Seamless model assessment

Exploiting the seamless nature of the Met Office Unified Model across space and timescales to assess and, where possible, help improve the simulation of processes within the model.

The idea of seamless prediction, whereby a single model family can be used for prediction across a range of timescales, is at the heart of the Met Office strategy for weather and climate forecasting. A key benefit of such a system is that it allows us to learn about climate model performance and errors.
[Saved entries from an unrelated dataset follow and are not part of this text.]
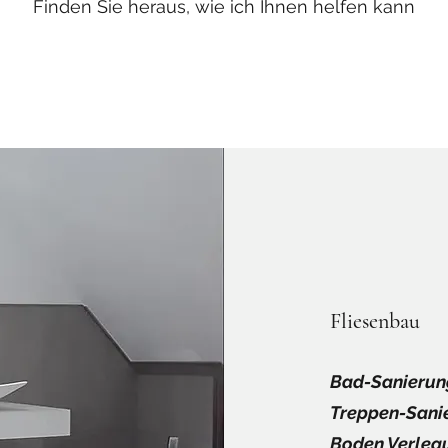
Finden Sie heraus, wie ich Ihnen helfen kann
Fliesenbau
Bad-Sanierun
Treppen-Sani
Boden Verleg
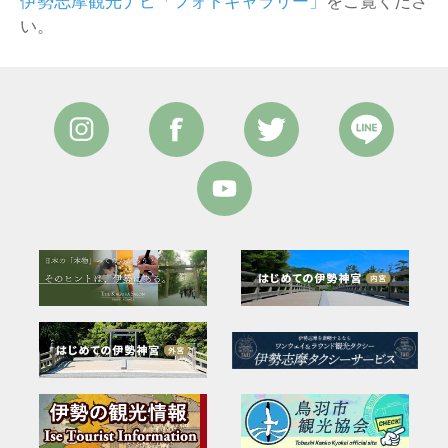
伊勢志摩観光ナビ「フォトギャラリー」
をご覧くださ
い。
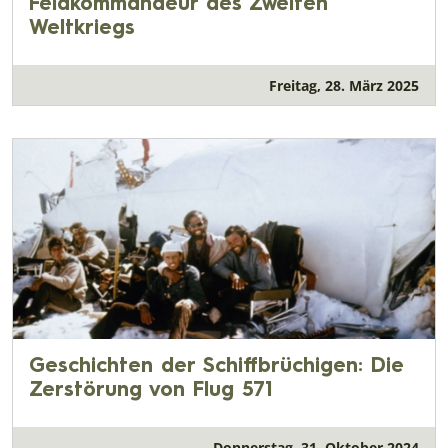
Feldkommandeur des Zweiten
Weltkriegs
Freitag, 28. März 2025
Geschichten der Schiffbrüchigen: Die
Zerstörung von Flug 571
Donnerstag, 31. Oktober 2024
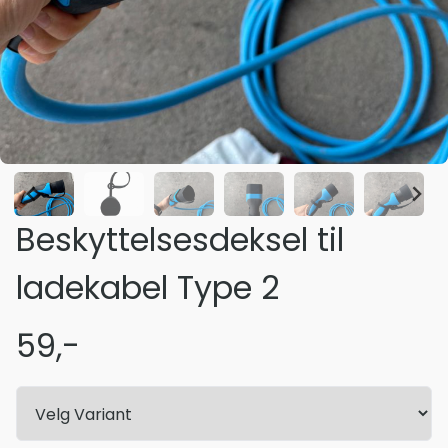
Beskyttelsesdeksel til
ladekabel Type 2
59,-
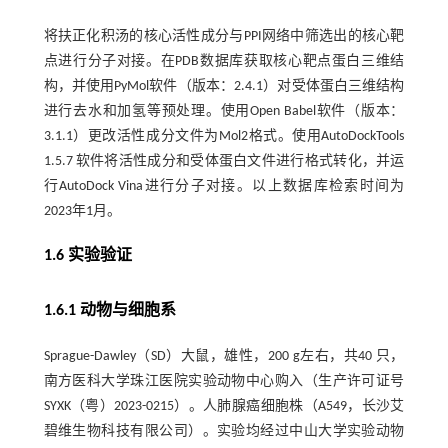
将扶正化积汤的核心活性成分与PPI网络中筛选出的核心靶
点进行分子对接。在PDB数据库获取核心靶点蛋白三维结
构，并使用PyMol软件（版本：2.4.1）对受体蛋白三维结构
进行去水和加氢等预处理。使用Open Babel软件（版本：
3.1.1）更改活性成分文件为Mol2格式。使用AutoDockTools
1.5.7 软件将活性成分和受体蛋白文件进行格式转化，并运
行AutoDock Vina进行分子对接。以上数据库检索时间为
2023年1月。
1.6 实验验证
1.6.1 动物与细胞系
Sprague-Dawley（SD）大鼠，雄性，200 g左右，共40 只，
南方医科大学珠江医院实验动物中心购入（生产许可证号
SYXK（粤）2023-0215）。人肺腺癌细胞株（A549，长沙艾
碧维生物科技有限公司）。实验均经过中山大学实验动物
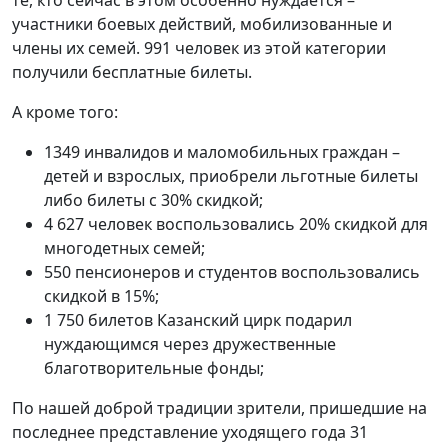
участники боевых действий, мобилизованные и
члены их семей. 991 человек из этой категории
получили бесплатные билеты.
А кроме того:
1349 инвалидов и маломобильных граждан –
детей и взрослых, приобрели льготные билеты
либо билеты с 30% скидкой;
4 627 человек воспользовались 20% скидкой для
многодетных семей;
550 пенсионеров и студентов воспользовались
скидкой в 15%;
1 750 билетов Казанский цирк подарил
нуждающимся через дружественные
благотворительные фонды;
По нашей доброй традиции зрители, пришедшие на
последнее представление уходящего года 31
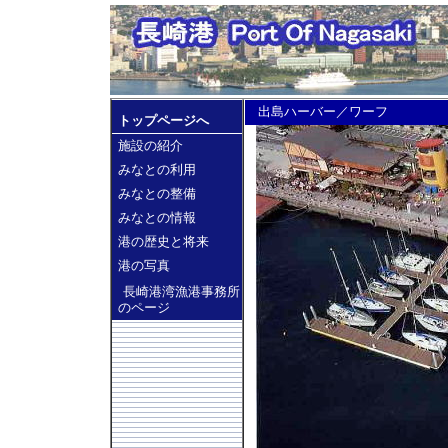
出島ハーバー／ワーフ
トップページへ
施設の紹介
みなとの利用
みなとの整備
みなとの情報
港の歴史と将来
港の写真
長崎港湾漁港事務所
のページ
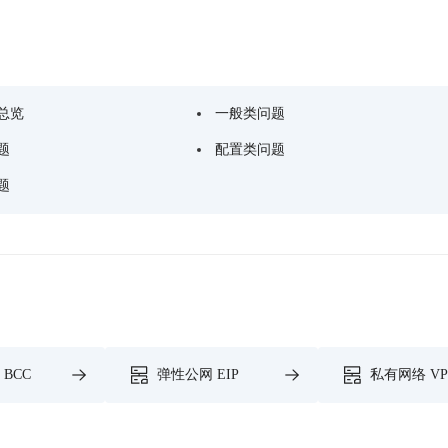
总览
一般类问题
题
配置类问题
题
BCC
弹性公网 EIP
私有网络 VP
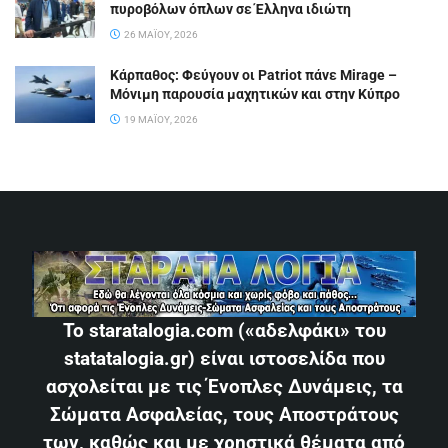
πυροβόλων όπλων σε Έλληνα ιδιώτη
26 ΜΑΪ́ΟΥ, 2026
Κάρπαθος: Φεύγουν οι Patriot πάνε Mirage –
Μόνιμη παρουσία μαχητικών και στην Κύπρο
19 ΜΑΪ́ΟΥ, 2026
Το staratalogia.com («αδελφάκι» του
statatalogia.gr) είναι ιστοσελίδα που
ασχολείται με τις Ένοπλες Δυνάμεις, τα
Σώματα Ασφαλείας, τους Αποστράτους
των, καθώς και με χρηστικά θέματα από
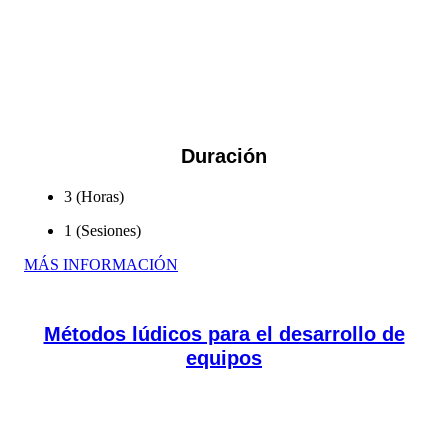
Se construye una propuesta estratégica considerando las
fortalezcas, oportunidades, aspiraciones y resultados de al
empresa y sus colaboradores/as. Aspectos contributivos para el
desarrollo personal e...
Duración
3 (Horas)
1 (Sesiones)
MÁS INFORMACIÓN
Métodos lúdicos para el desarrollo de
equipos
Identificar por medio de técnicas y juegos, las áreas de
oportunidad de los equipos, tanto personales como colectivas,
favoreciendo en al calidad de la comunicación...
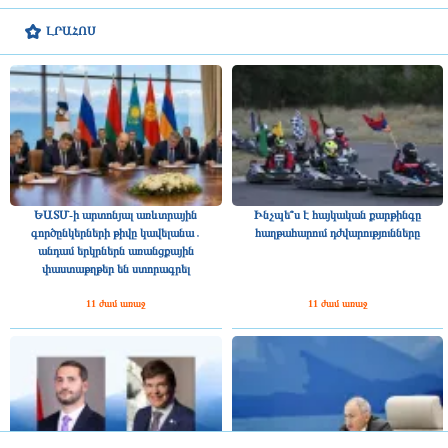
ԼՐԱՀՈՍ
ԵԱՏՄ-ի արտոնյալ առևտրային
Ինչպե՞ս է հայկական քարթինգը
գործընկերների թիվը կավելանա․
հաղթահարում դժվարությունները
անդամ երկրներն առանցքային
փաստաթղթեր են ստորագրել
11 ժամ առաջ
11 ժամ առաջ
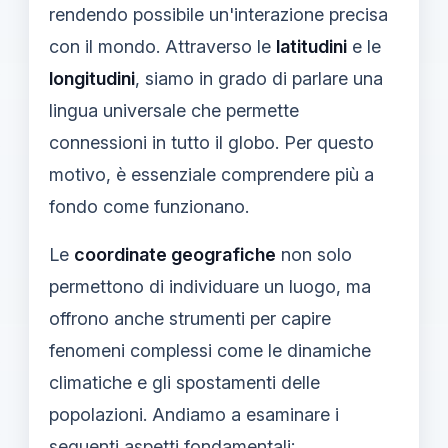
rendendo possibile un'interazione precisa
con il mondo. Attraverso le
latitudini
e le
longitudini
, siamo in grado di parlare una
lingua universale che permette
connessioni in tutto il globo. Per questo
motivo, è essenziale comprendere più a
fondo come funzionano.
Le
coordinate geografiche
non solo
permettono di individuare un luogo, ma
offrono anche strumenti per capire
fenomeni complessi come le dinamiche
climatiche e gli spostamenti delle
popolazioni. Andiamo a esaminare i
seguenti aspetti fondamentali:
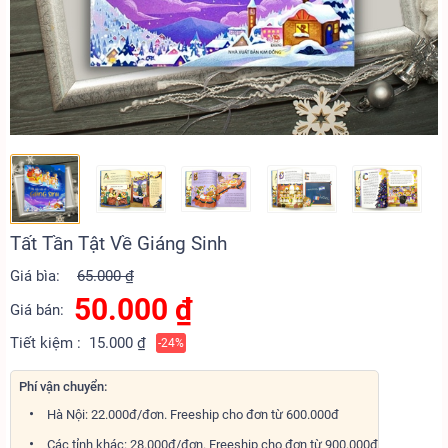
Tất Tần Tật Về Giáng Sinh
Giá bìa:
65.000 ₫
50.000
₫
Giá bán:
Tiết kiệm :
15.000 ₫
-24%
Phí vận chuyển:
Hà Nội: 22.000đ/đơn. Freeship cho đơn từ 600.000đ
Các tỉnh khác: 28.000đ/đơn. Freeship cho đơn từ 900.000đ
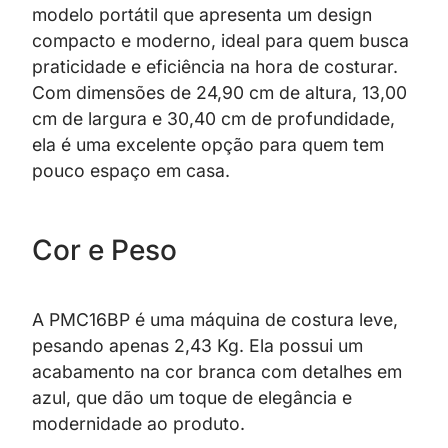
modelo portátil que apresenta um design
compacto e moderno, ideal para quem busca
praticidade e eficiência na hora de costurar.
Com dimensões de 24,90 cm de altura, 13,00
cm de largura e 30,40 cm de profundidade,
ela é uma excelente opção para quem tem
pouco espaço em casa.
Cor e Peso
A PMC16BP é uma máquina de costura leve,
pesando apenas 2,43 Kg. Ela possui um
acabamento na cor branca com detalhes em
azul, que dão um toque de elegância e
modernidade ao produto.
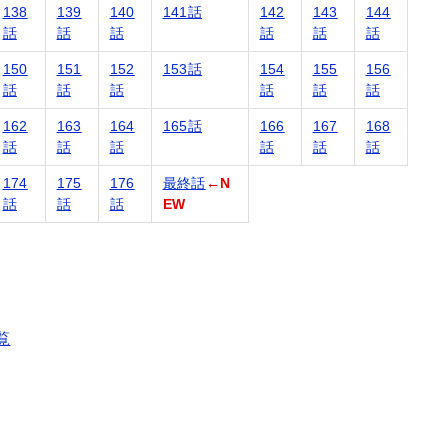
138
139
140
141話
142
143
144
話
話
話
話
話
話
150
151
152
153話
154
155
156
話
話
話
話
話
話
162
163
164
165話
166
167
168
話
話
話
話
話
話
174
175
176
最終話
←N
話
話
話
EW
覧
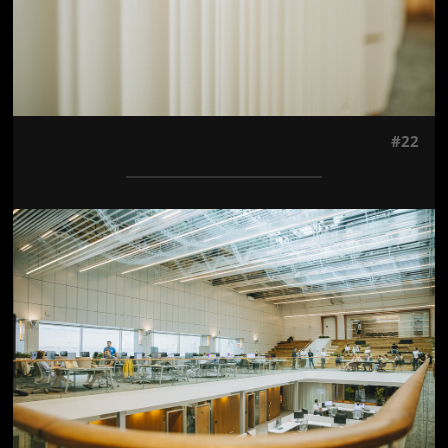
#22
Jön még kép!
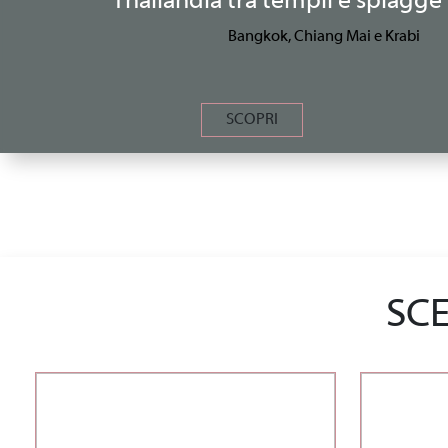
Thailandia tra templi e spiagge 
Bangkok, Chiang Mai e Krabi
SCOPRI
SCE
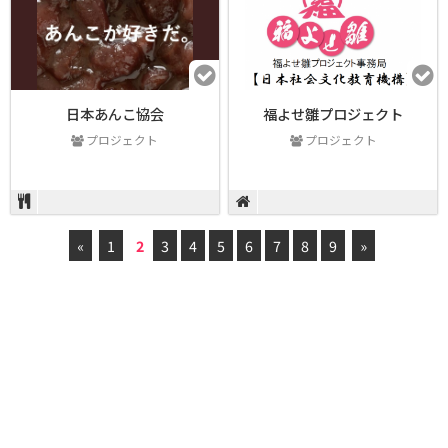
日本あんこ協会
福よせ雛プロジェクト
プロジェクト
プロジェクト
«
1
2
3
4
5
6
7
8
9
»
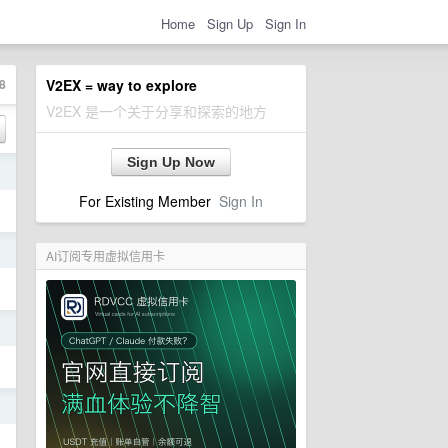
Home
Sign Up
Sign In
8
V2EX = way to explore
V2EX 是一个关于分享和探索的地方
Sign Up Now
日
For Existing Member
Sign In
日
AI订阅专用虚拟信用卡
日
日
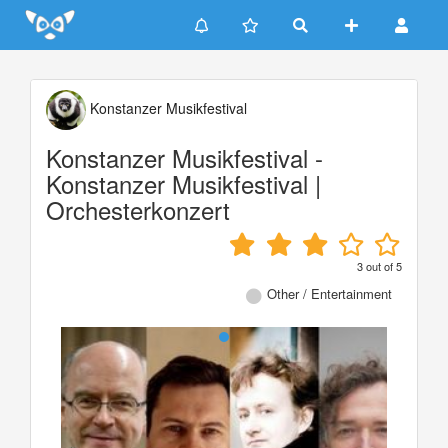
Update cookies preferences
Konstanzer Musikfestival
Konstanzer Musikfestival -
Konstanzer Musikfestival |
Orchesterkonzert
3
out of
5
Other / Entertainment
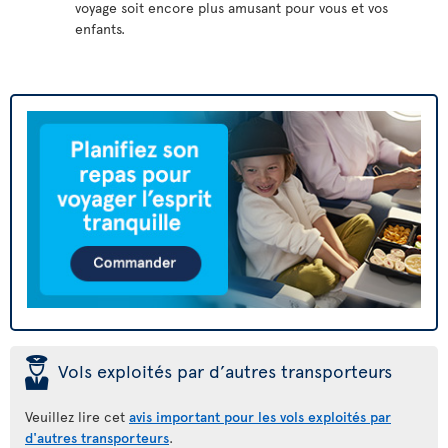
voyage soit encore plus amusant pour vous et vos
enfants.
þ
Vols exploités par d’autres transporteurs
Veuillez lire cet
avis important pour les vols exploités par
d'autres transporteurs
.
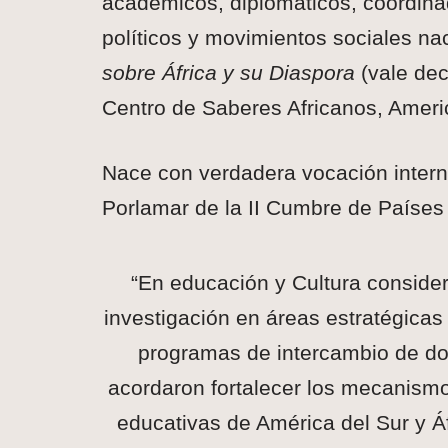
académicos, diplomáticos, coordinad
políticos y movimientos sociales nac
sobre África y su Diaspora
(vale dec
Centro de Saberes Africanos, Ameri
Nace con verdadera vocación intern
Porlamar de la II Cumbre de Países
“En educación y Cultura consider
investigación en áreas estratégicas
programas de intercambio de do
acordaron fortalecer los mecanismos
educativas de América del Sur y Á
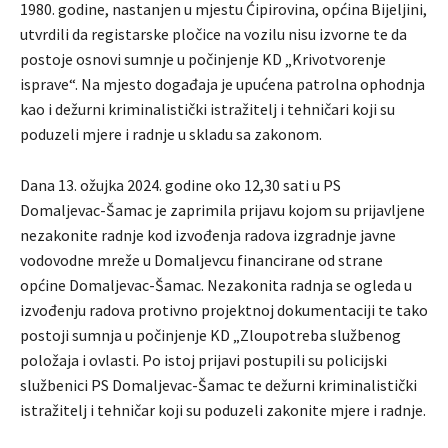
1980. godine, nastanjen u mjestu Ćipirovina, općina Bijeljini,
utvrdili da registarske pločice na vozilu nisu izvorne te da
postoje osnovi sumnje u počinjenje KD „Krivotvorenje
isprave“. Na mjesto događaja je upućena patrolna ophodnja
kao i dežurni kriminalistički istražitelj i tehničari koji su
poduzeli mjere i radnje u skladu sa zakonom.
Dana 13. ožujka 2024. godine oko 12,30 sati u PS
Domaljevac-Šamac je zaprimila prijavu kojom su prijavljene
nezakonite radnje kod izvođenja radova izgradnje javne
vodovodne mreže u Domaljevcu financirane od strane
općine Domaljevac-Šamac. Nezakonita radnja se ogleda u
izvođenju radova protivno projektnoj dokumentaciji te tako
postoji sumnja u počinjenje KD „Zloupotreba službenog
položaja i ovlasti. Po istoj prijavi postupili su policijski
službenici PS Domaljevac-Šamac te dežurni kriminalistički
istražitelj i tehničar koji su poduzeli zakonite mjere i radnje.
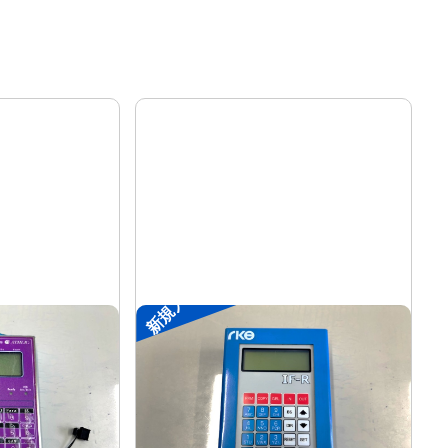
新規入荷
装置
ポータブル入出力装置
リック
菱電工機エンジニアリング
メーカー
IF-R
形
式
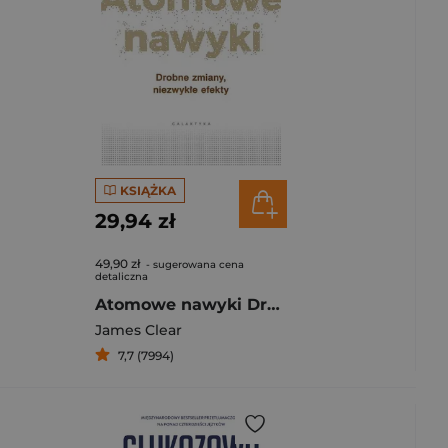
KSIĄŻKA
29,94 zł
49,90 zł
- sugerowana cena
detaliczna
Atomowe nawyki Drobne zmiany, niezwykłe efekty
James Clear
7,7 (7994)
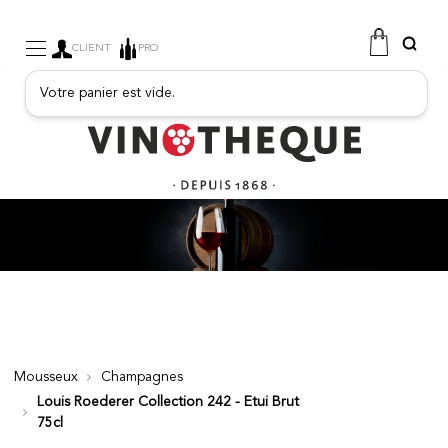
CLIENT
PRO
Votre panier est vide.
VINS
MOUSSEUX
BOISSONS FRUITÉES
PORTO
SPIRITUEUX
EPICERIE FINE
PROMOTIONS
NOUVEAUTÉS
Mousseux
Champagnes
Louis Roederer Collection 242 - Etui Brut
FREE
75cl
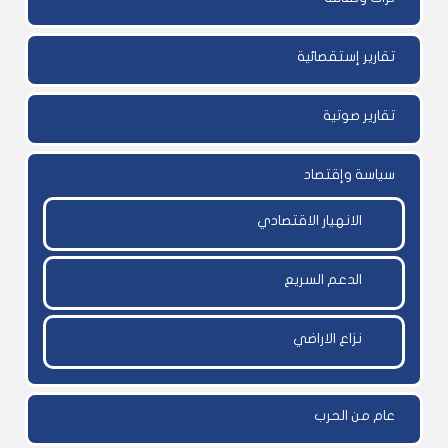
تقارير إستقصائية
تقارير صوتية
سياسة وإقتصاد
الانهيار الاقتصادي
الدعم السريع
نزاع الاراضي
عام من الحرب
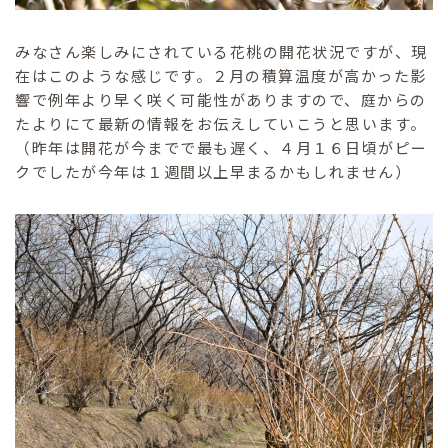
みなさん楽しみにされている花桃の開花状況ですが、現
在はこのような感じです。２月の積算温度が高かった影
響で例年より早く咲く可能性がありますので、庭からの
たよりにて最新の情報をお伝えしていこうと思います。
（昨年は開花が今までで最も遅く、４月１６日頃がピー
クでしたが今年は１週間以上早まるかもしれません）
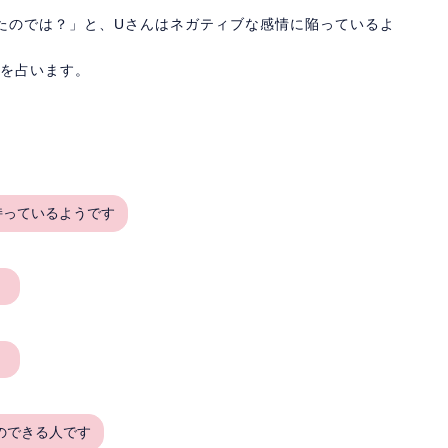
たのでは？」と、Uさんはネガティブな感情に陥っているよ
況を占います。
持っているようです
、
。
のできる人です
The seamless model assessment team acts as a focal point for this work, facilitating analysis across space and timescales and investigating specific science questions.

Key aims

  • To improve modelling of regional climate, climate variability and extremes through the use of higher resolution models.

  • To understand error growth and biases in climate models through the use of shorter range predictions.

  • To understand and develop solutions to maintain the accurate representation of processes across the model hierarchy.

Current projects

High resolution climate modelling

This project involves developing higher resolution versions of our coupled climate model, in order to investigate the impact of resolving small-scale processes on the model mean climate, variability and extremes. It forms part of the Met Office/NERC Joint Weather and Climate Research Programme (JWCRP-Met Office, JWCRP-NERC).

Extreme rainfall processes across space and time scales

This project involves the analysis of extreme rainfall processes, and model deficiencies in the representation of these, across space and time scales. A key aspect is developing a very high resolution (1.5 km) version of the Met Office Unified Model, over a region of the UK, for use in climate change studies.

Coupled model error growth in the Madden-Julian Oscillation (MJO)

The MJO is an important phenomenon that links weather and climate. This project is to analyse the MJO error in various configurations of the Met Office Unified Model to gain understanding of the causes of model biases.

Development of stochastic physics parametrizations

Development and adaptation of current stochastic physics schemes to offset the absence of small scale processes in lower resolution versions of climate models, and thus include some of the missed variability of subgrid processes.

Transpose-AMIP experiments

Transpose-AMIP is an international project to run climate models in weather forecast mode initialised from NWP analyses. This allows an assessment of the fast physical processes operating in climate models using detailed observations of particular meteorological events.